Необыкновенно важная формулировка проблемы контекста в ее абсолютном филологическом плане содержится в книге «Сюжеты русской литературы». Это слова М. М. Бахтина про собственную его книгу о Достоевском: «Это все в имманентном кругу литературоведения, а должен быть выход к мирам иным».

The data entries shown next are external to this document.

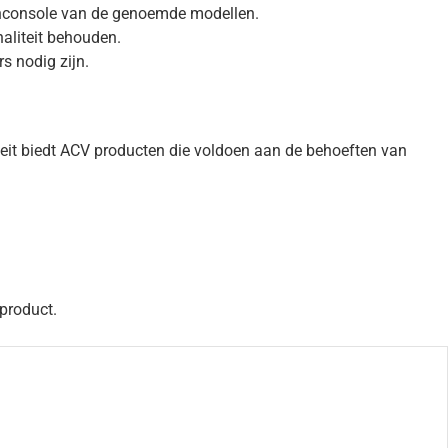
ddenconsole van de genoemde modellen.
naliteit behouden.
s nodig zijn.
eit biedt ACV producten die voldoen aan de behoeften van
 product.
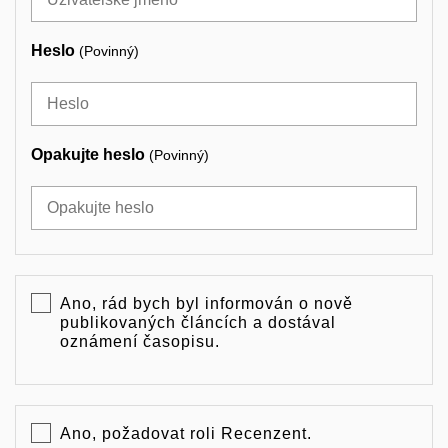
Heslo
(Povinný)
Opakujte heslo
(Povinný)
Ano, rád bych byl informován o nově
publikovaných článcích a dostával
oznámení časopisu.
Ano, požadovat roli Recenzent.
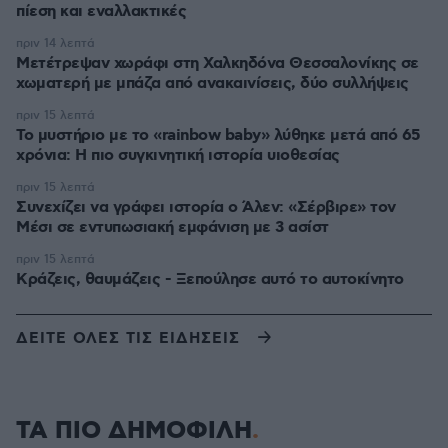
πίεση και εναλλακτικές
πριν 14 λεπτά
Μετέτρεψαν χωράφι στη Χαλκηδόνα Θεσσαλονίκης σε
χωματερή με μπάζα από ανακαινίσεις, δύο συλλήψεις
πριν 15 λεπτά
Το μυστήριο με το «rainbow baby» λύθηκε μετά από 65
χρόνια: Η πιο συγκινητική ιστορία υιοθεσίας
πριν 15 λεπτά
Συνεχίζει να γράφει ιστορία ο Άλεν: «Σέρβιρε» τον
Μέσι σε εντυπωσιακή εμφάνιση με 3 ασίστ
πριν 15 λεπτά
Κράζεις, θαυμάζεις - Ξεπούλησε αυτό το αυτοκίνητο
ΔΕΙΤΕ ΟΛΕΣ ΤΙΣ ΕΙΔΗΣΕΙΣ
ΤΑ ΠΙΟ ΔΗΜΟΦΙΛΗ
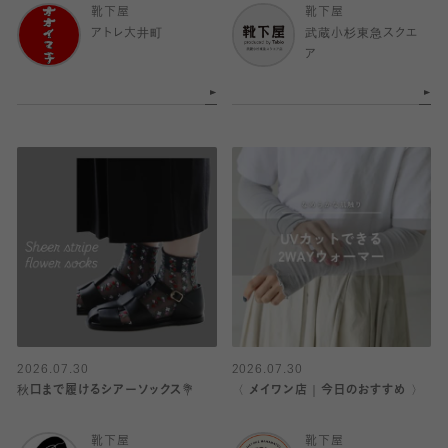
靴下屋
靴下屋
アトレ大井町
武蔵小杉東急スクエ
ア
2026.07.30
2026.07.30
秋口まで履けるシアーソックス💐
〈 メイワン店｜今日のおすすめ 〉
靴下屋
靴下屋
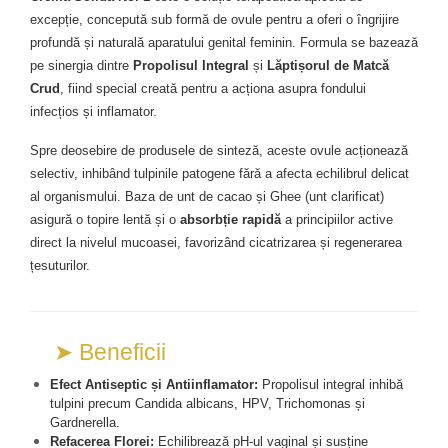
excepție, concepută sub formă de ovule pentru a oferi o îngrijire 
Mary & May
Seleniu
profundă și naturală aparatului genital feminin. Formula se bazează 
COSRX
Seminte de in
pe sinergia dintre 
Propolisul Integral
 și 
Lăptișorul de Matcă 
BIODANCE
Crud
, fiind special creată pentru a acționa asupra fondului 
Silimarina
OOTD
infecțios și inflamator.
Spirulina
Cettua
Spre deosebire de produsele de sinteză, aceste ovule acționează 
Ulei de cocos
Haruharu Wonder
selectiv, inhibând tulpinile patogene fără a afecta echilibrul delicat 
Medicube
Ulei de peste
al organismului. Baza de unt de cacao și Ghee (unt clarificat) 
ARIUL
Ulei MCT
asigură o topire lentă și o 
absorbție rapidă
 a principiilor active 
Dr. Althea
direct la nivelul mucoasei, favorizând cicatrizarea și regenerarea 
Vitamina A
DELLA BORN
țesuturilor.
Vitamina B
Vitamina C
Vitamina D
➤ Beneficii
Vitamina E
Efect Antiseptic și Antiinflamator:
 Propolisul integral inhibă 
Vitamina K
tulpini precum Candida albicans, HPV, Trichomonas și 
Gardnerella.
Zinc
Refacerea Florei:
 Echilibrează pH-ul vaginal și susține 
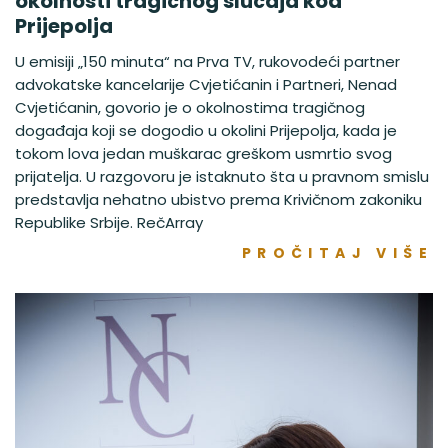
okolnosti tragičnog slučaja kod
Prijepolja
U emisiji „150 minuta“ na Prva TV, rukovodeći partner
advokatske kancelarije Cvjetićanin i Partneri, Nenad
Cvjetićanin, govorio je o okolnostima tragičnog
događaja koji se dogodio u okolini Prijepolja, kada je
tokom lova jedan muškarac greškom usmrtio svog
prijatelja. U razgovoru je istaknuto šta u pravnom smislu
predstavlja nehatno ubistvo prema Krivičnom zakoniku
Republike Srbije. RečArray
PROČITAJ VIŠE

А мы из того и бьемся (XI, 164).

«Да, так мы не думали. Мы читали и перечитывали эти страницы „Бедных людей“ и думали, что же это такое? Потому что предчувствовали. Потому что не верили скромности этого эпизода — его общеизвестности, его зачитанности не верили. И набрели на других страницах романа на стыд, „примером сказать, девический“. И — открылось: горизонт открылся. Оказалось: эпизод с горизонтом, вот с таким горизонтом. Верно ли открылось, так ли? — пусть читатель судит. Мы же лишь растерянно повторяем вместе с героем битовского рассказа: а это, оказывается, вот что».

Это удивительное, почти до детскости простодушное, радостно-изумленное (вроде «Ай да Пушкин, ай да сукин сын!») и в то же время щемящее признание — финал самой, может быть, вдохновенной из составивших книгу «Сюжеты русской литературы» статей: «Холод, стыд и свобода»; она же — одна из выдающихся работ современного литературоведения также и по своей, не побоюсь сухого слова, дельности.

Посвящена статья тому эпизоду романа Достоевского, «где автор заставил своего бедного героя читать подряд „Станционного смотрителя“ и „Шинель“ и высказываться об этих произведениях»; «прочтение этого эпизода можно уподобить расщеплению ядра с высвобождением неподозревавшейся смысловой энергии», — пишет С. Бочаров, и оно приводит его в сферы, где мерцает «нечто вроде глубинного мифа русской литературы», в котором в свою очередь скрыты «очертания иного — общечеловеческого вечного мифа». Тем самым работа эта открывает большие возможности для изучения как раз того духовного и ментального «своеобразия русской литературы», о котором говорилось выше, на первых моих страницах.